Recognizing hash join in EXPLAIN ANALYZE

Hash Join  (cost=15000.00..50000.00 rows=10000 width=64)
  Hash Cond: (orders.customer_id = customers.id)
  -> Seq Scan on orders
  -> Hash
        Buckets: 4096  Batches: 1  Memory Usage: 1024kB
        -> Index Scan on customers

The key fields:

  • Buckets — hash table size.
  • Batches — 1 means in-memory, 2+ means spilled to disk.
  • Memory Usage — actual memory consumed.

Batches: 1 is the goal. Batches: 16 means 16 disk-resident partitions, each processed separately.

When hash join is wrong

The planner sometimes picks hash join when it should not:

1. The smaller side is much smaller than the planner thought. With bad statistics, the planner may estimate that a side has 100,000 rows when it actually has 10. A nested loop with the small side as the outer would be much faster, but the planner picked hash because the estimate was wrong.

Fix: ANALYZE the affected table.
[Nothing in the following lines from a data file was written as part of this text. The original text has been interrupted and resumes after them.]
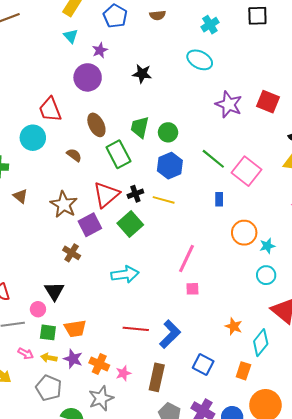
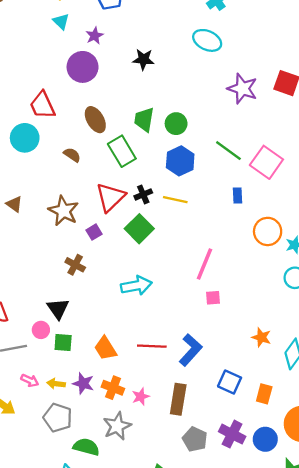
purple square: (90, 225) -> (94, 232), size x0.6
orange trapezoid: (75, 329) -> (105, 348), moved, turned 70
green square: (48, 332) -> (63, 342), moved
orange rectangle: (243, 371) -> (264, 394), moved

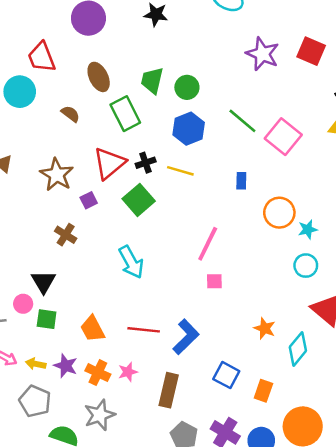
blue rectangle: (237, 196) -> (241, 181), moved
cyan arrow: (136, 286) -> (131, 262), turned 68
pink star: (141, 397) -> (128, 372), moved

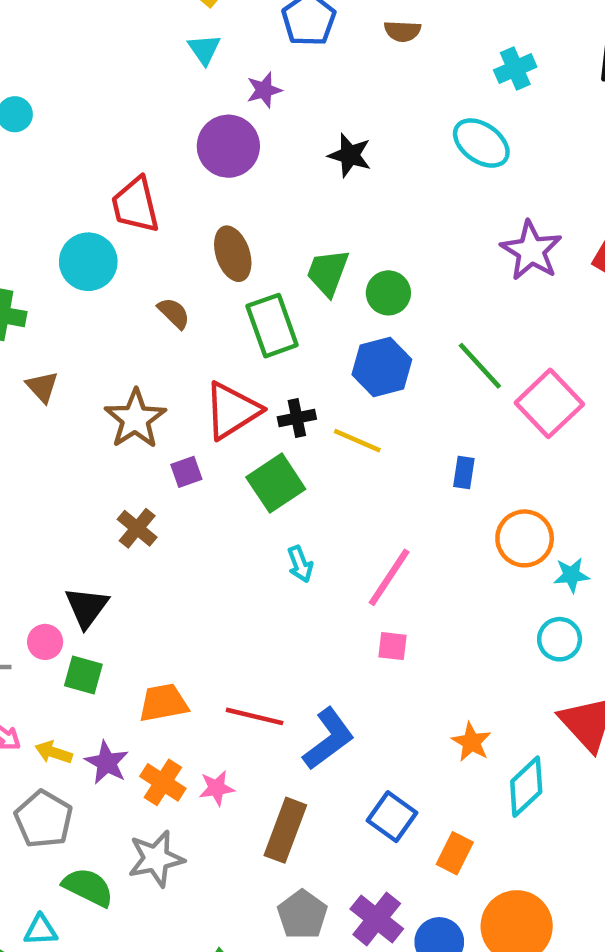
cyan arrow: (131, 262) -> (300, 564), moved, size x0.6
orange trapezoid: (92, 329) -> (163, 703), turned 100

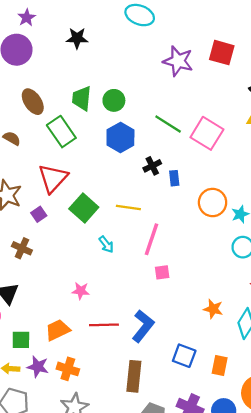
black cross: (297, 418) -> (152, 166), moved
yellow line: (357, 441) -> (128, 208), moved
green square: (83, 675) -> (21, 340), moved
pink star: (217, 788) -> (81, 291), moved, turned 30

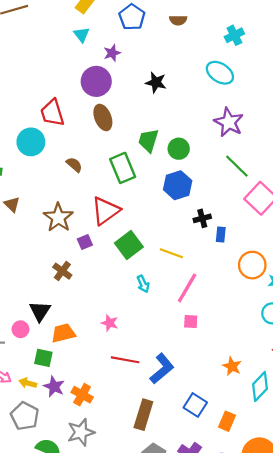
purple star: (178, 61) -> (229, 122), moved
brown ellipse: (33, 102) -> (103, 117), moved
green line: (168, 124) -> (237, 166), moved
orange trapezoid: (58, 330) -> (63, 333), moved

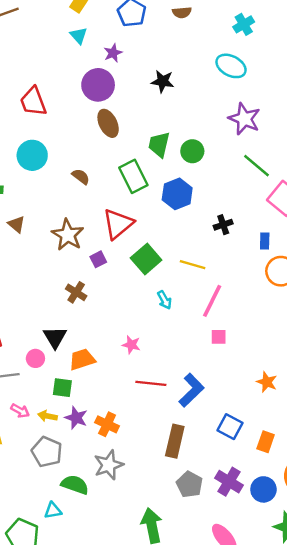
red trapezoid: (52, 113) -> (33, 102), moved
blue hexagon: (178, 185) -> (177, 194), moved
blue rectangle: (221, 234) -> (265, 241), moved

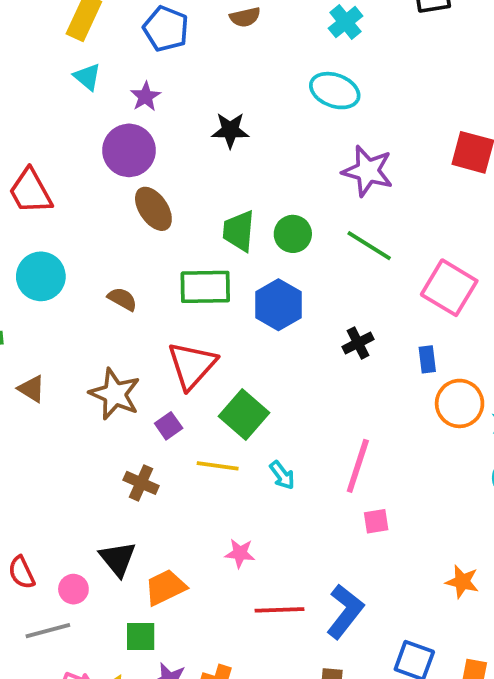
green line: (257, 166) -> (369, 246), moved
green rectangle: (133, 176) -> (205, 287), turned -56
yellow line: (193, 265) -> (218, 466), moved
pink circle: (35, 358) -> (73, 589), moved

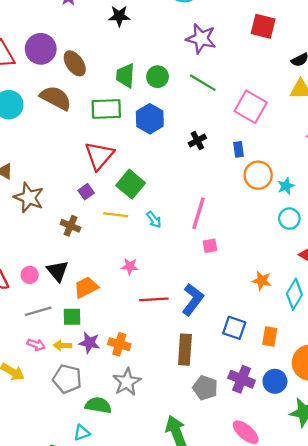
purple circle: (129, 150) -> (41, 49), moved
brown semicircle: (122, 299) -> (56, 98), moved, size x1.8
brown star: (115, 394) -> (29, 198), moved
pink circle: (73, 589) -> (30, 275), moved
gray line: (48, 631) -> (38, 311), moved

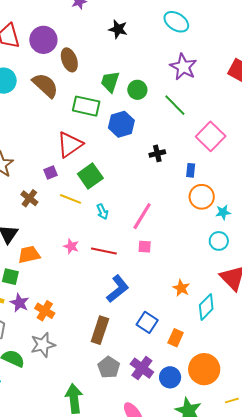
red line: (154, 299) -> (104, 251), moved

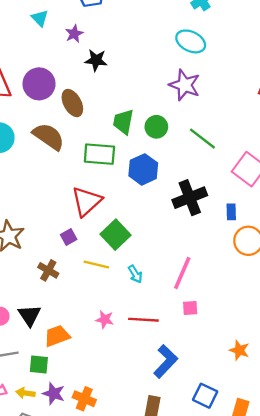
black star: (118, 29) -> (96, 60), moved
purple star: (183, 67) -> (185, 85), moved
black cross: (157, 153) -> (190, 198), size x1.8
If the estimate is structurally hard to get right, increase statistics target.

2. The join columns have very high cardinality and skewed distribution. Hash collisions become a problem when many rows hash to the same bucket. Most workloads do not hit this, but extreme cases can cause hash join to perform worse than alternatives.
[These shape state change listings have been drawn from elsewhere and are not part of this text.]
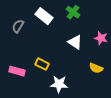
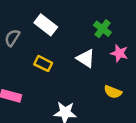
green cross: (73, 12) -> (102, 29), moved
yellow rectangle: (42, 64) -> (43, 64), moved

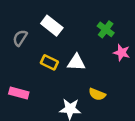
white triangle: (86, 58) -> (76, 62), moved, turned -30
yellow semicircle: (113, 92) -> (97, 94), moved

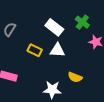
white rectangle: (52, 26) -> (54, 27), moved

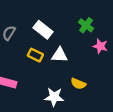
white rectangle: (54, 27) -> (43, 30), moved

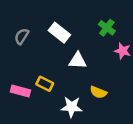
yellow rectangle: (35, 55) -> (45, 84), moved

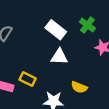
white rectangle: (59, 33) -> (56, 30), moved

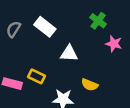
white rectangle: (56, 30) -> (45, 27), moved

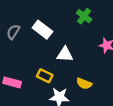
green cross: (98, 21) -> (84, 16), moved
yellow rectangle: (36, 76) -> (45, 76), moved

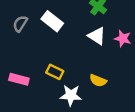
white triangle: (65, 54) -> (97, 36), moved, turned 30

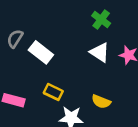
white rectangle: (52, 21) -> (41, 52), moved

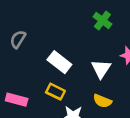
white rectangle: (41, 52) -> (59, 62), moved
white triangle: (100, 52) -> (101, 69), moved, turned 30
Fix: usually rewrite the query so the smaller, more selective side is filtered earlier.

When hash join is right but slow

Most commonly, the slowness is Batches: > 1 — the hash table is spilling.

-> Hash
     Buckets: 65536  Batches: 32  Memory Usage: 1024kB

32 batches means the hash table needed roughly 32x more space than work_mem allowed. The fix is one of:

  • Raise work_mem for this query: SET work_mem = '256MB' for the session.
  • Filter the inner side earlier: a WHERE clause that reduces the inner side before the hash build.
  • Add an index that allows a different join type: a composite index on the inner side might enable a merge join, which is more memory-efficient than hash.

work_mem sizing

The rule of thumb: hash table size is roughly the inner side's row count × (key width + overhead). For a 1-million-row inner side with 50-byte rows, the hash table needs about 200-300MB.
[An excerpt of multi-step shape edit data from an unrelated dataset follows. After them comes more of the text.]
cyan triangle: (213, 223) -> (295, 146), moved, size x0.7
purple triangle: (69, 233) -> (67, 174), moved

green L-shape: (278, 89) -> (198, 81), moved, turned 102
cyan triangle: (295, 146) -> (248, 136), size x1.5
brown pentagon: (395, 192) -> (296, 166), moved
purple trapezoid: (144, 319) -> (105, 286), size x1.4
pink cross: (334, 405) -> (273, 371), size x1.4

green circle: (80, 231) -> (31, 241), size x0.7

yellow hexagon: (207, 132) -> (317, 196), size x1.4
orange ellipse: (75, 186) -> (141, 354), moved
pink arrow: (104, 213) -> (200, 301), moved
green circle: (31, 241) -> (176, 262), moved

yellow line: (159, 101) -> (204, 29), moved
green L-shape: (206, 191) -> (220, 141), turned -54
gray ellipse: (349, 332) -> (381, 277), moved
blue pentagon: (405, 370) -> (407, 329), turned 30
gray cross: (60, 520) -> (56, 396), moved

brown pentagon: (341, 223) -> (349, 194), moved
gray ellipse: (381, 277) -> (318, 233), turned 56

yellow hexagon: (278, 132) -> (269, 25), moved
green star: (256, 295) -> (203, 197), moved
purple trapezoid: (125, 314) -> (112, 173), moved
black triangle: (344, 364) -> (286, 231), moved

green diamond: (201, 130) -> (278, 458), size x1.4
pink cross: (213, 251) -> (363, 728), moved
Default work_mem is 4MB. That is enough for joins where the inner side is a few thousand rows. For joins on hundreds of thousands or millions of rows, you need more.

For known heavy queries, set SET LOCAL work_mem = '256MB' per session. Do not raise the global default casually — work_mem is per-operation, and a busy server with 100 concurrent queries × 256MB = 25GB+ of RAM.

The merge join alternative

For very large joins where hash spills badly, merge join is sometimes the answer:

-- Both sides have indexes on the join column
SELECT *
FROM orders o
JOIN customers c ON c.id = o.customer_id;

If both sides have an index on the join column (or the data happens to be sorted), Postgres can do a merge join: scan both in order, merge them. Memory usage is constant — a few rows at a time.

Merge join is rarely the absolute fastest, but it is the most predictable on very large data. The planner picks it when the cost analysis shows hash would spill.

A worked diagnosis

Real scenario: a query joining a 50M-row events table to a 1M-row users table. Plan was hash join with Batches: 200. Query took 45 seconds.

Diagnostic:

EXPLAIN (ANALYZE, BUFFERS) <query>;

Found: hash table needed ~600MB, work_mem was 4MB.

Fix sequence:

  1. SET LOCAL work_mem = '512MB'. Re-run. New plan: hash join with Batches: 1. Runtime: 4 seconds.
  2. Verified that the application's connection pool would not multiply this enough to cause memory pressure.
  3. Set the work_mem change in the application's session config for the affected query.

The overall cost was the same memory; we just gave it to the right query at the right time.

What I check first

When a hash join is slow:

  1. Look at Batches. If > 1, the hash table is spilling. Raise work_mem.
  2. Check the inner side row estimate vs actual. Bad estimates can pick the wrong side as inner.
  3. Verify the inner side is actually the smaller side. Sometimes the planner gets this wrong; check both sides' actual row counts.
  4. Consider whether merge join would be feasible — both sides indexed on join column.

Most slow hash joins are work_mem problems. A handful are bad estimate problems. The rest are usually queries that genuinely need to do that much work, and the answer is materialization or schema changes.